Des types assez curieux, ces Groenlandais, principalement sur la côte occidentale ; les hommes, petits ou de moyenne taille, trapus, vigoureux, courts de jambes, mains et attaches fines, carnation d’un blanc jaunâtre, figure large et aplatie, presque sans nez, yeux bruns et légèrement bridés, chevelure noire et rude qui leur retombe sur la face, ressemblant quelque peu à leurs phoques, dont ils ont la physionomie douce, et comme ces animaux, garantis contre le froid par la graisse. Vêtements à peu près les mêmes pour les hommes et les femmes, bottes, pantalons, « amaout » ou capuche ; mais celles-ci, gracieuses et rieuses dans la jeunesse, relèvent leurs cheveux en cimier, s’affublent d’étoffes modernes, s’ornent de rubans multicolores. Du reste, la mode du tatouage a disparu sous l’influence des missionnaires, et les deux sexes aiment avec passion le chant et la danse. Ces indigènes sont voraces. Dix kilogrammes de nourriture par jour, ils les absorberaient volontiers ; mais ils sont réduits à vivre de venaison, de chair de phoques, de poisson, de baies d’algues et de fucus comestibles. Quant à la boisson, l’eau-de-vie n’y entre que pour une faible part, et on n’en boit qu’une fois l’an à la fête du roi Christian IX.

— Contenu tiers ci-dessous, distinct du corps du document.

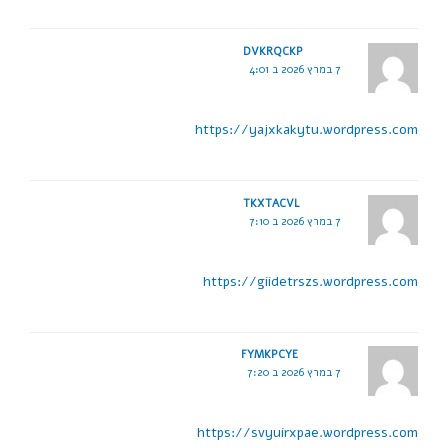
DVKRQCKP
7 במרץ 2026 ב 4:01
https://yajxkakytu.wordpress.com
TKXTACVL
7 במרץ 2026 ב 7:10
https://giidetrszs.wordpress.com
FYMKPCYE
7 במרץ 2026 ב 7:20
https://svyuirxpae.wordpress.com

On le comprend, l’arrivée d’un tel nombre d’étrangers à l’île Upernavik fut bien pour surprendre les quelques centaines d’indigènes qui habitent l’île. Et lorsqu’ils apprirent la cause de cette affluence, leur surprise ne diminua pas, bien au contraire. Ils n’en étaient plus, ces pauvres gens, à ignorer la valeur de l’or. Mais l’aubaine ne serait point pour eux. Si les milliards s’abattaient sur leur sol, ils n’iraient pas remplir leur poche, bien que les poches ne manquent point au vêtement groenlandais, qui n’est point celui des Polynésiens, et pour cause. Cependant, ils ne devaient pas se désintéresser de l’« affaire » qui amenait tant de voyageurs sur cette partie de l’archipel. Quelques familles eskimaudes quittèrent même Godhavn, Jacobshavn et autres ports du détroit de Davis pour se transporter à Upernavik. Et qui sait, après tout, si le Danemark tant emmilliardé n’étendrait pas à son domaine colonial du Nouveau Continent les bienfaits, les avantages, dont allaient profiter ses sujets européens ?…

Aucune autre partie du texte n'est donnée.